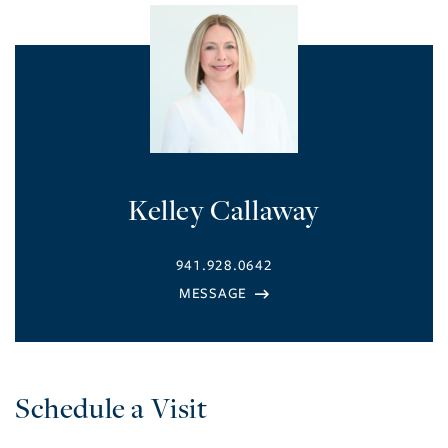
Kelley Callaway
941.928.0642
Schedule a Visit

...

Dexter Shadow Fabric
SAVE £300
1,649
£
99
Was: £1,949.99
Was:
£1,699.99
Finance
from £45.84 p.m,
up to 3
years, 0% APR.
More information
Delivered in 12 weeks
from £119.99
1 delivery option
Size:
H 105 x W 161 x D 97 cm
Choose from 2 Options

● **What this task involves**: For each line of the material that contains "from", return a copy.

● **Answer to the problem**:
from £45.84 p.m,
from £119.99
Choose from 2 Options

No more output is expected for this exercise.